We are talking about huge amounts of snow. Indeed, if all the locked ice melted, it would cover the entire planet with a water layer 1.5 to 2.7 meters high: this part of Mars contains the most water, and enough to fill Earth’s Red Sea. These new data also cast doubt on the 2007 conclusion. Medusa fossaIf they were just huge piles of dust, volcanic ash, or wind-blown sediment, ” We expect them to collapse under their own weightco-author Andrea Cicchetti of Italy’s National Institute of Astrophysics explains. This would create something much denser than what we actually see MarsisMarsis. And when we modeled the behavior of various materials without ice, nothing replicated the properties of the medusae fossa structure: we needed ice. »

Implications and new issues in the history of the water cycle on Mars

Although Mars now appears as a barren world, the planet’s surface is full of signs that water was once abundant, including dry rivers, ancient ocean and lake beds, and water-carved valleys. ‘Water. We have also discovered significant reservoirs of water ice on Mars, such as Prachand Polar capsPolar capsThe GlaciersGlaciers Buried near the equator and near-surface ice that is embedded in the Martian soil.

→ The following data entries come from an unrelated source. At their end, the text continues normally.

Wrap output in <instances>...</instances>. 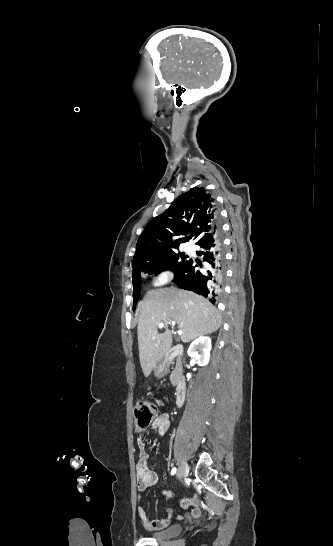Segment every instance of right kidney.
I'll use <instances>...</instances> for the list:
<instances>
[{
	"label": "right kidney",
	"instance_id": "ca27d5eb",
	"mask_svg": "<svg viewBox=\"0 0 333 546\" xmlns=\"http://www.w3.org/2000/svg\"><path fill=\"white\" fill-rule=\"evenodd\" d=\"M210 350L211 338L202 336L191 343L187 353L199 366H206L210 359Z\"/></svg>",
	"mask_w": 333,
	"mask_h": 546
}]
</instances>
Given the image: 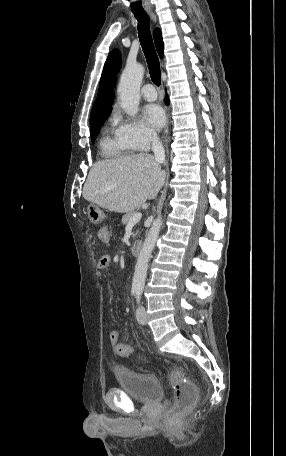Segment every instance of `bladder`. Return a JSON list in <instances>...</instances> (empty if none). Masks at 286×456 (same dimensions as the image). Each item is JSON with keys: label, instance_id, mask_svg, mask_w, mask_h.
<instances>
[{"label": "bladder", "instance_id": "1", "mask_svg": "<svg viewBox=\"0 0 286 456\" xmlns=\"http://www.w3.org/2000/svg\"><path fill=\"white\" fill-rule=\"evenodd\" d=\"M116 383L119 389L142 403L160 401L164 397L163 387L156 377L127 367L119 366L116 369Z\"/></svg>", "mask_w": 286, "mask_h": 456}]
</instances>
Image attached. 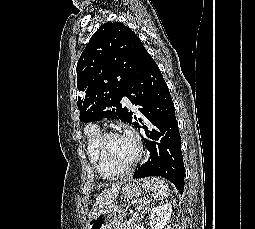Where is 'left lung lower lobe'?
<instances>
[{
  "label": "left lung lower lobe",
  "instance_id": "left-lung-lower-lobe-1",
  "mask_svg": "<svg viewBox=\"0 0 255 229\" xmlns=\"http://www.w3.org/2000/svg\"><path fill=\"white\" fill-rule=\"evenodd\" d=\"M123 96L139 106L142 116H134L136 121L132 122L133 114L128 112L127 122L144 130V140L151 150L149 160L135 170L133 177H164L182 194L185 168L174 104L159 67L146 49Z\"/></svg>",
  "mask_w": 255,
  "mask_h": 229
}]
</instances>
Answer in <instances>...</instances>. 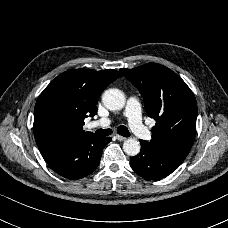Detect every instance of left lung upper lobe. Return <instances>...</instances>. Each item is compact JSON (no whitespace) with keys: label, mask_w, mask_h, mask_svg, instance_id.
<instances>
[{"label":"left lung upper lobe","mask_w":228,"mask_h":228,"mask_svg":"<svg viewBox=\"0 0 228 228\" xmlns=\"http://www.w3.org/2000/svg\"><path fill=\"white\" fill-rule=\"evenodd\" d=\"M140 91L145 110L156 120L152 149L187 156L196 134L197 104L186 83L169 68L156 64L120 69Z\"/></svg>","instance_id":"5c2ea615"}]
</instances>
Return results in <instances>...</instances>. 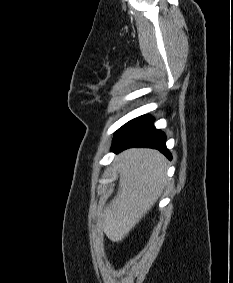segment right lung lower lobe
Here are the masks:
<instances>
[{
  "mask_svg": "<svg viewBox=\"0 0 233 283\" xmlns=\"http://www.w3.org/2000/svg\"><path fill=\"white\" fill-rule=\"evenodd\" d=\"M153 122L154 118L148 115L129 121L115 133L111 150L120 152L130 147H150L158 149L171 159L165 145L166 136L154 127Z\"/></svg>",
  "mask_w": 233,
  "mask_h": 283,
  "instance_id": "obj_1",
  "label": "right lung lower lobe"
}]
</instances>
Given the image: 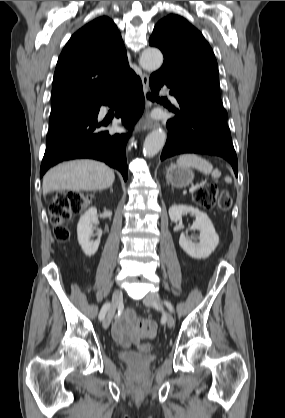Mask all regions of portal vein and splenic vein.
I'll return each instance as SVG.
<instances>
[{
    "label": "portal vein and splenic vein",
    "mask_w": 285,
    "mask_h": 418,
    "mask_svg": "<svg viewBox=\"0 0 285 418\" xmlns=\"http://www.w3.org/2000/svg\"><path fill=\"white\" fill-rule=\"evenodd\" d=\"M199 187V184L193 185L190 189L189 192L193 193L197 188Z\"/></svg>",
    "instance_id": "1"
}]
</instances>
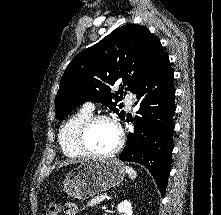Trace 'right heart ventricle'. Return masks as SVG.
Segmentation results:
<instances>
[{"label":"right heart ventricle","mask_w":221,"mask_h":215,"mask_svg":"<svg viewBox=\"0 0 221 215\" xmlns=\"http://www.w3.org/2000/svg\"><path fill=\"white\" fill-rule=\"evenodd\" d=\"M92 115V111L82 108L72 115L62 126L59 141L66 156L76 158L84 155L78 147L77 134L82 124Z\"/></svg>","instance_id":"obj_1"}]
</instances>
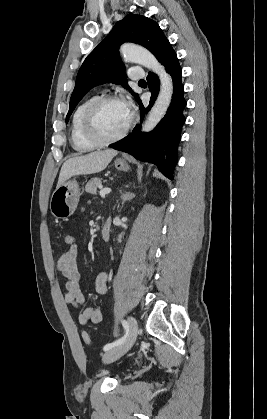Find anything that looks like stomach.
<instances>
[{"label":"stomach","instance_id":"stomach-1","mask_svg":"<svg viewBox=\"0 0 267 419\" xmlns=\"http://www.w3.org/2000/svg\"><path fill=\"white\" fill-rule=\"evenodd\" d=\"M115 167L121 171H128L129 165L125 160L117 159ZM81 188L75 179L64 182L53 192L50 200V211L55 218L66 219L76 210L80 196Z\"/></svg>","mask_w":267,"mask_h":419}]
</instances>
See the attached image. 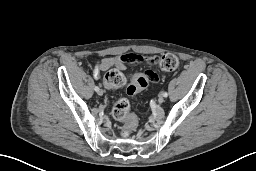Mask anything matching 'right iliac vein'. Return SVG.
I'll return each instance as SVG.
<instances>
[{
    "mask_svg": "<svg viewBox=\"0 0 256 171\" xmlns=\"http://www.w3.org/2000/svg\"><path fill=\"white\" fill-rule=\"evenodd\" d=\"M98 95L102 96V95H103V91H102V90H99V91H98Z\"/></svg>",
    "mask_w": 256,
    "mask_h": 171,
    "instance_id": "63e3f726",
    "label": "right iliac vein"
}]
</instances>
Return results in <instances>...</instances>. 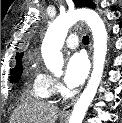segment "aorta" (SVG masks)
<instances>
[{"mask_svg":"<svg viewBox=\"0 0 122 123\" xmlns=\"http://www.w3.org/2000/svg\"><path fill=\"white\" fill-rule=\"evenodd\" d=\"M79 20H84L93 34V71L87 87L77 101L69 123H82L85 113L96 95L100 85L106 53L107 31L100 16L93 10L82 8L58 16L50 25L42 45V57L46 67L54 74L62 72L64 64L61 48L64 44L69 28Z\"/></svg>","mask_w":122,"mask_h":123,"instance_id":"obj_1","label":"aorta"}]
</instances>
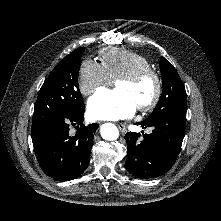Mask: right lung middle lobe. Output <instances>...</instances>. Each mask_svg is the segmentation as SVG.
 Wrapping results in <instances>:
<instances>
[{
  "mask_svg": "<svg viewBox=\"0 0 221 221\" xmlns=\"http://www.w3.org/2000/svg\"><path fill=\"white\" fill-rule=\"evenodd\" d=\"M81 47L63 58L44 81L34 108L31 133L39 131L55 118L84 111L78 86Z\"/></svg>",
  "mask_w": 221,
  "mask_h": 221,
  "instance_id": "right-lung-middle-lobe-1",
  "label": "right lung middle lobe"
}]
</instances>
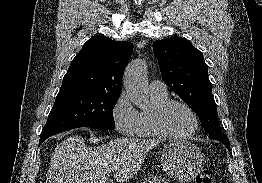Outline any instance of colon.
<instances>
[{"label":"colon","mask_w":262,"mask_h":183,"mask_svg":"<svg viewBox=\"0 0 262 183\" xmlns=\"http://www.w3.org/2000/svg\"><path fill=\"white\" fill-rule=\"evenodd\" d=\"M196 183H211V173L209 171L201 172L196 178Z\"/></svg>","instance_id":"obj_1"}]
</instances>
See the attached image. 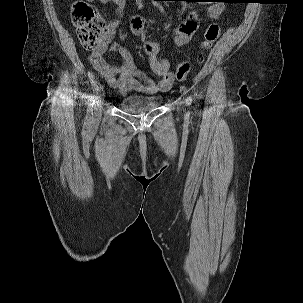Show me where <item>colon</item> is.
<instances>
[{
  "instance_id": "5ec220e1",
  "label": "colon",
  "mask_w": 303,
  "mask_h": 303,
  "mask_svg": "<svg viewBox=\"0 0 303 303\" xmlns=\"http://www.w3.org/2000/svg\"><path fill=\"white\" fill-rule=\"evenodd\" d=\"M72 21L77 36L83 47L93 49L100 45L106 33V26L97 10L89 3L79 0L72 7ZM220 36L218 24L211 23L205 32V40L201 44L203 50H209ZM190 71V64L182 62L176 69L178 80H183Z\"/></svg>"
}]
</instances>
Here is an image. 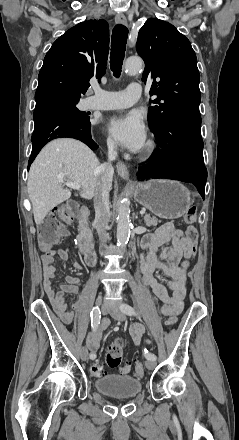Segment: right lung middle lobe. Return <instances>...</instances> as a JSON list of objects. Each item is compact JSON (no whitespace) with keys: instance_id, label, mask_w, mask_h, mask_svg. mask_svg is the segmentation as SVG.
<instances>
[{"instance_id":"dd1d6c3e","label":"right lung middle lobe","mask_w":239,"mask_h":440,"mask_svg":"<svg viewBox=\"0 0 239 440\" xmlns=\"http://www.w3.org/2000/svg\"><path fill=\"white\" fill-rule=\"evenodd\" d=\"M80 97H64V96H57V97H51L39 102H36V105L44 104V103H56L59 105H62L66 108H68L77 118L80 119H87L88 113L79 111L76 108V104L79 102Z\"/></svg>"}]
</instances>
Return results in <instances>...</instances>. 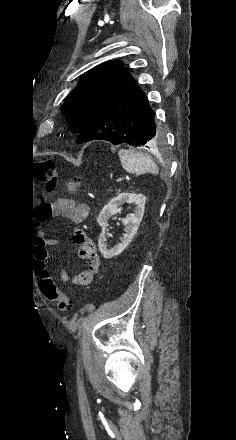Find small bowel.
I'll list each match as a JSON object with an SVG mask.
<instances>
[{"mask_svg":"<svg viewBox=\"0 0 236 440\" xmlns=\"http://www.w3.org/2000/svg\"><path fill=\"white\" fill-rule=\"evenodd\" d=\"M89 213V207L84 203H76L71 199H57L48 204H42L37 208V219L40 221L49 220L54 217H68L74 223H81L86 219ZM74 242L78 246V255L85 260L86 267L79 274L70 278L68 272L62 269L60 272L61 280L64 283L85 286L90 284L100 267V258L96 251L94 242L86 235L82 229H75L73 232ZM58 242L54 239H48V245L56 246ZM43 252V251H42ZM42 252L36 254L35 273L40 282L46 277L45 263Z\"/></svg>","mask_w":236,"mask_h":440,"instance_id":"c3829d8e","label":"small bowel"}]
</instances>
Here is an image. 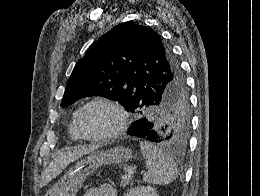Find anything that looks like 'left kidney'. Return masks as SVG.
I'll return each instance as SVG.
<instances>
[{"mask_svg":"<svg viewBox=\"0 0 260 196\" xmlns=\"http://www.w3.org/2000/svg\"><path fill=\"white\" fill-rule=\"evenodd\" d=\"M125 196H158V194L151 186H137V188H131Z\"/></svg>","mask_w":260,"mask_h":196,"instance_id":"left-kidney-1","label":"left kidney"}]
</instances>
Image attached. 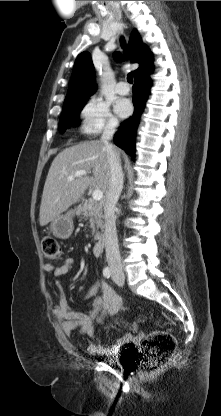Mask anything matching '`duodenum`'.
Returning a JSON list of instances; mask_svg holds the SVG:
<instances>
[{"mask_svg":"<svg viewBox=\"0 0 221 416\" xmlns=\"http://www.w3.org/2000/svg\"><path fill=\"white\" fill-rule=\"evenodd\" d=\"M103 247V242L101 239L96 240L93 244H92V248H91V253L97 257L101 254V250Z\"/></svg>","mask_w":221,"mask_h":416,"instance_id":"duodenum-1","label":"duodenum"}]
</instances>
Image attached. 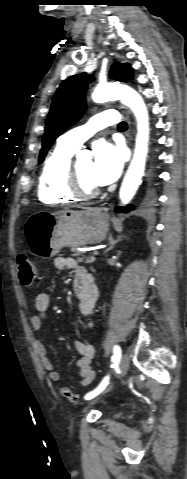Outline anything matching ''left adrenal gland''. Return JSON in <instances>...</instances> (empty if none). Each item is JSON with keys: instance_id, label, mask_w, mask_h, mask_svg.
<instances>
[{"instance_id": "obj_1", "label": "left adrenal gland", "mask_w": 187, "mask_h": 479, "mask_svg": "<svg viewBox=\"0 0 187 479\" xmlns=\"http://www.w3.org/2000/svg\"><path fill=\"white\" fill-rule=\"evenodd\" d=\"M108 241H109V247L106 249L105 252H108V251L112 250V249L114 248L115 244L118 242V240H114V239L112 238V236H110V237L108 238Z\"/></svg>"}]
</instances>
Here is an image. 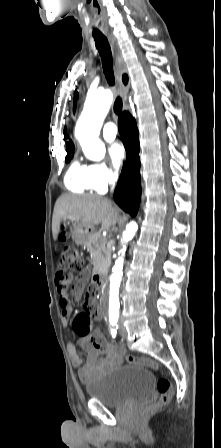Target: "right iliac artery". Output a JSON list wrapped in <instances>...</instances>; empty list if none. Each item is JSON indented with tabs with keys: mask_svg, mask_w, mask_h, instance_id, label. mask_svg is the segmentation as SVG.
<instances>
[{
	"mask_svg": "<svg viewBox=\"0 0 221 448\" xmlns=\"http://www.w3.org/2000/svg\"><path fill=\"white\" fill-rule=\"evenodd\" d=\"M109 321H110V325H111V327L112 328H114V329H118V324H117V322H118V317L116 316H112V317H110L109 318ZM112 332H113V329L111 330Z\"/></svg>",
	"mask_w": 221,
	"mask_h": 448,
	"instance_id": "82829eb1",
	"label": "right iliac artery"
}]
</instances>
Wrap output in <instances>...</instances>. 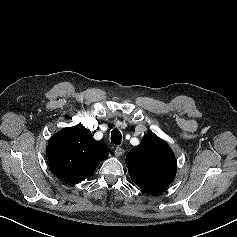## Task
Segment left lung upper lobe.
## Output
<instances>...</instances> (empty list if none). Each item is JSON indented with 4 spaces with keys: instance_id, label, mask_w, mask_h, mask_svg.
<instances>
[{
    "instance_id": "1",
    "label": "left lung upper lobe",
    "mask_w": 237,
    "mask_h": 237,
    "mask_svg": "<svg viewBox=\"0 0 237 237\" xmlns=\"http://www.w3.org/2000/svg\"><path fill=\"white\" fill-rule=\"evenodd\" d=\"M132 181L148 194H158L174 180L176 159L168 144L153 133L145 135L140 144L126 156Z\"/></svg>"
}]
</instances>
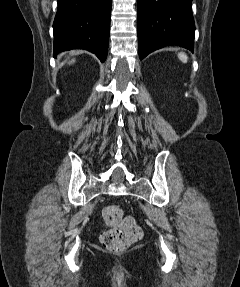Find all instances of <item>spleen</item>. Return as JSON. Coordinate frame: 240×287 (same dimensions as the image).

Surprisingly, this latest analysis ” Medusae challenges our understanding of the formation of Fossae and raises as many questions as it answers “, says ESA mission scientist Colin Wilson Mars ExpressMars Express and trace gas orbiters. If it is water ice,” These massive deposits will change our understanding of the climate history of Mars and will be an attractive target for human exploration and exploration. roboticsrobotics of March ” For those looking for where the runoff on Mars went, these deposits are part of the answer!

Although Mars appears dry today, the discovery revives interest in the planet’s watery past and raises questions about its climate history. However, these deposits, buried under hundreds of meters of dust and sediment, are currently inaccessible and represent a challenge for future exploration.